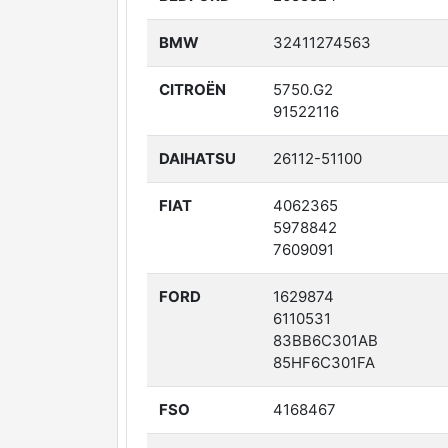
BMW
32411274563
CITROËN
5750.G2
91522116
DAIHATSU
26112-51100
FIAT
4062365
5978842
7609091
FORD
1629874
6110531
83BB6C301AB
85HF6C301FA
FSO
4168467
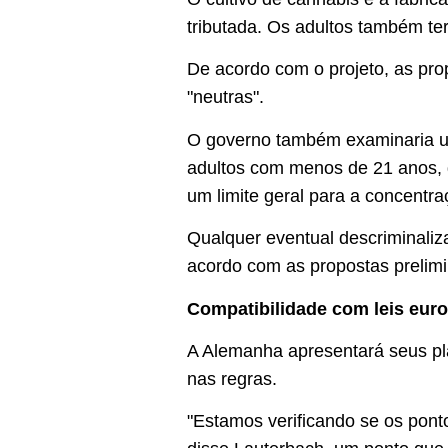
tributada. Os adultos também te
De acordo com o projeto, as pr
"neutras".
O governo também examinaria um
adultos com menos de 21 anos, 
um limite geral para a concentra
Qualquer eventual descriminaliza
acordo com as propostas prelimi
Compatibilidade com leis eur
A Alemanha apresentará seus p
nas regras.
"Estamos verificando se os pont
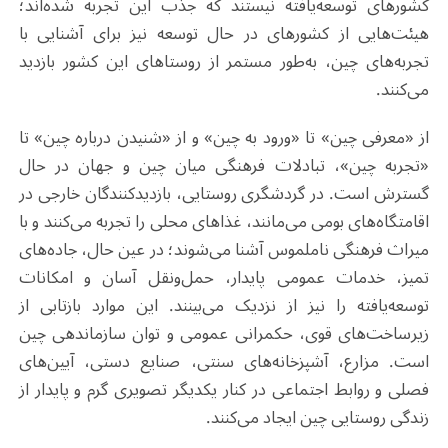
کشورهای توسعه‌یافته نیستند که جذب این تجربه شده‌اند؛
هیئت‌هایی از کشورهای در حال توسعه نیز برای آشنایی با
تجربه‌های چین، به‌طور مستمر از روستاهای این کشور بازدید
می‌کنند.
از «معرفی چین» تا «ورود به چین» و از «شنیدن درباره چین» تا
«تجربه چین»، تبادلات فرهنگی میان چین و جهان در حال
گسترش است. در گردشگری روستایی، بازدیدکنندگان خارجی در
اقامتگاه‌های بومی می‌مانند، غذاهای محلی را تجربه می‌کنند و با
میراث فرهنگی ناملموس آشنا می‌شوند؛ در عین حال، جاده‌های
تمیز، خدمات عمومی پایدار، حمل‌ونقل آسان و امکانات
توسعه‌یافته را نیز از نزدیک می‌بینند. این موارد بازتابی از
زیرساخت‌های قوی، حکمرانی عمومی و توان سازماندهی چین
است. مزارع، آشپزخانه‌های سنتی، صنایع دستی، آیین‌های
فصلی و روابط اجتماعی در کنار یکدیگر تصویری گرم و پایدار از
زندگی روستایی چین ایجاد می‌کنند.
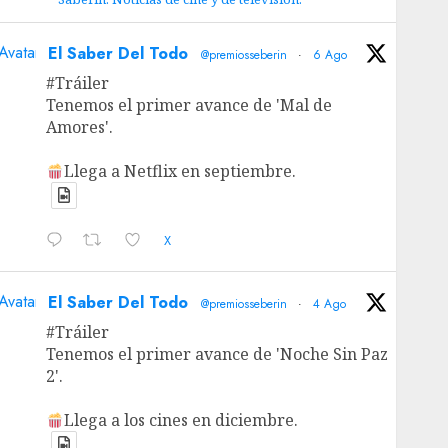
Avatar
El Saber Del Todo
@premiosseberin
·
6 Ago
#Tráiler
Tenemos el primer avance de 'Mal de
Amores'.
Llega a Netflix en septiembre.
X
Avatar
El Saber Del Todo
@premiosseberin
·
4 Ago
#Tráiler
Tenemos el primer avance de 'Noche Sin Paz
2'.
Llega a los cines en diciembre.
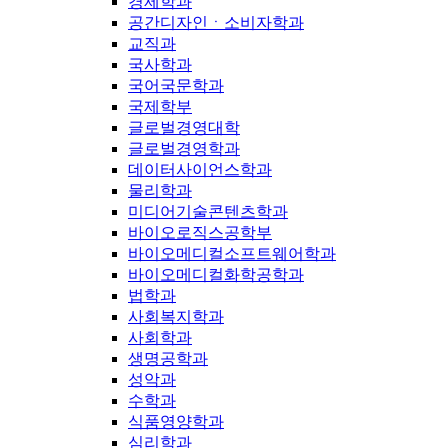
경제학과
공간디자인ㆍ소비자학과
교직과
국사학과
국어국문학과
국제학부
글로벌경영대학
글로벌경영학과
데이터사이언스학과
물리학과
미디어기술콘텐츠학과
바이오로직스공학부
바이오메디컬소프트웨어학과
바이오메디컬화학공학과
법학과
사회복지학과
사회학과
생명공학과
성악과
수학과
식품영양학과
심리학과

__WORK REQUIRED__
Whenever the word "یافته" shows up in a line above, copy that line.

__EXPECTED OUTPUT__
کشورهای توسعه‌یافته نیستند که جذب این تجربه شده‌اند؛
توسعه‌یافته را نیز از نزدیک می‌بینند. این موارد بازتابی از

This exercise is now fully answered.